The practical guardrails we keep in training telemetry: log real-expert
usage entropy per layer, log null-fraction per layer per step, and log
per-expert bias trajectories. A healthy run shows entropy dropping
smoothly into a plateau, null-fraction settling near 1 - rho, and
biases oscillating in a narrow band. A sick run shows null-fraction
drifting toward 1 or collapsing toward 0 within a few thousand steps;
either direction is a bug, not a feature.
Gating Stability Without Aux-Loss Tuning
DeepSeek V3's aux-free bias correction (noaux_tc) is the production
mechanism we copied, with a small modification. The bias adjusts
selection scores only; gating weights used to combine expert outputs
see only the raw router logits after top-k. That separation matters for
two reasons. First, it decouples load-balance pressure from the learned
gate magnitudes, which keeps the router from drifting into a regime
where aggressive balance correction distorts gate weights and therefore
expert gradients. Second, it makes the bias safe to update with a much
simpler controller than a true auxiliary loss: our update is a clipped
EMA toward uniform load per layer per step, which is boring, stable, and
not entangled with the main optimizer's learning rate schedule.
We kept Qwen 3's dual balance story (global expert balance plus local token balance) in reserve, behind a flag, and never needed it. The per-expert bias correction plus z-loss plus the null-experts safety net were enough.
Comparisons We Ran
The routers we compared on small-scale training runs before picking the shipped configuration:
- Softmax Token Choice with standard aux loss, top-k = 6, 64 experts. Stable but more concentration on a few experts over long training.
- Sigmoid Token Choice with aux-free bias, top-k = 6, 64 experts. Flatter expert usage, smaller gating variance between adjacent tokens. This is the baseline we shipped before null experts.
- Sigmoid Token Choice with aux-free bias, null experts at
rho = 0.5, top-k = 6 expected real,k_max = 12. Same quality as the previous row within noise, ~40% less routed FLOPs. Shipped. - Expert Choice with static C per expert. Competitive training throughput, unacceptable at inference. Research-only, not shipped.
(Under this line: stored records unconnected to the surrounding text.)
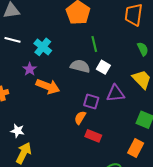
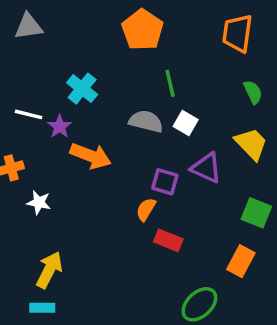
white line: (12, 40) -> (29, 114), moved
purple triangle: (115, 93) -> (206, 168), turned 30
white star: (17, 131) -> (39, 202), moved

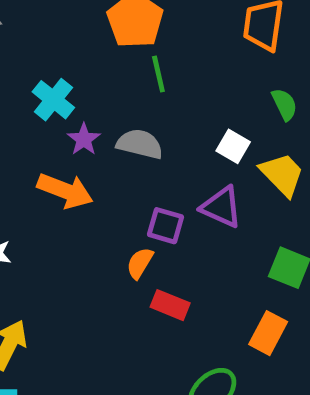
green line: (170, 83) -> (158, 74), moved
white square: (186, 123) -> (233, 146), moved
purple star: (60, 127) -> (84, 139), moved

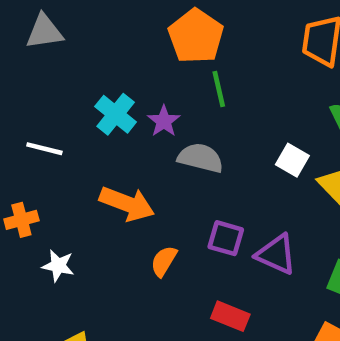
purple star: (84, 139) -> (164, 121), moved
purple triangle: (221, 207) -> (276, 254), moved
orange semicircle: (140, 263) -> (164, 261), moved

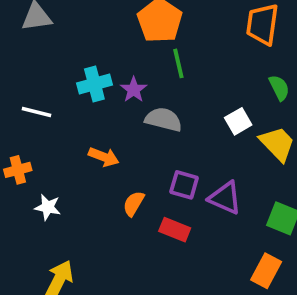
cyan cross: (116, 114) -> (94, 84), turned 36
white square: (292, 160) -> (238, 121), turned 30
orange arrow: (127, 204) -> (104, 157), size x0.7
red rectangle: (230, 316) -> (175, 230), moved

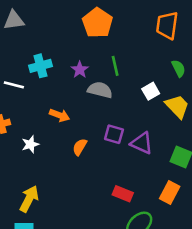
green line: (178, 63) -> (115, 66), moved
cyan cross: (94, 84) -> (40, 66), moved
white star: (48, 207) -> (30, 144), moved, turned -30
red rectangle: (175, 230) -> (123, 194), moved

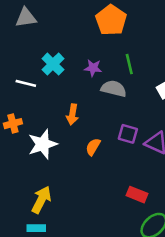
cyan cross: (40, 66) -> (53, 64), turned -30
purple star: (80, 70) -> (93, 68), turned -30
orange arrow: (59, 115) -> (72, 114), turned 78
white star: (30, 144) -> (43, 144), size x1.6

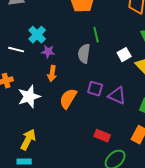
purple star: (93, 68) -> (48, 52), moved
gray semicircle: (114, 89) -> (84, 54), turned -96
orange semicircle: (93, 147) -> (68, 99), size x1.5

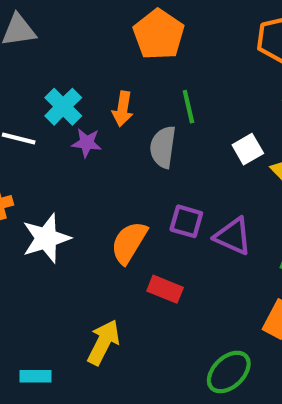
orange arrow: (52, 74) -> (123, 109), moved
red rectangle: (102, 136) -> (165, 289), moved
yellow arrow: (28, 140) -> (104, 342), moved

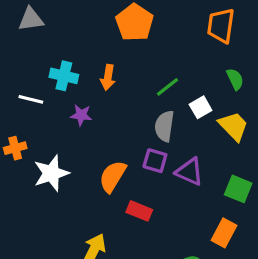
cyan cross: (63, 107) -> (64, 76), turned -32
green line: (188, 107) -> (168, 87), moved, turned 65
purple star: (87, 143) -> (81, 115), moved
gray semicircle: (163, 147) -> (164, 126), moved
- Hierarchical group routing in the Nemotron style (top-1 over 8 groups of 16, then top-6 within group). Not worse, not meaningfully better on our C++ mix at this scale; the extra routing stage was not worth the code complexity for our specialists.
What We Did Not Ship
A few routing ideas looked interesting and did not make the cut.
Structure-aware routing - using offline AST or call-graph metadata to bias the router toward experts specialized on specific structural contexts - is on the roadmap but outside this post. It belongs with the structure-aware attention work and the enriched-parquet training contract.
Large top-k values (>= 8) at fine-grained expert counts (128-384).
DeepSeek V3 and Kimi K2 ship there; our specialists are smaller and the
marginal quality at top-k = 8 did not justify the extra all-to-all
communication for our serving layout.
Expert Choice on serving. The train-inference mismatch is not a hyperparameter; it is a semantics change. There is no serving-time rescue for Expert Choice on a single-token decode step, and nothing we tried on the inference side made it worth the training-time perfect load balance.
The Short Version
Token Choice, sigmoid scoring, aux-free bias correction, 64 routed
experts plus 1 shared, top-k = 6, null experts at rho = 0.5 for
k_max = 12, z-loss at 1e-3, per-token gate renormalization after null
masking, aux loss computed over real experts only, shared expert always
on, Expert Choice explicitly rejected at serving. The routing that
survives production pressure is the routing that stays causal, stays
cheap on boilerplate, and stays honest about what it is doing on the
token that is actually being decoded.
References (filenames only): MOE_ROUTING_COMPARISON.md,
null_experts_analysis.md.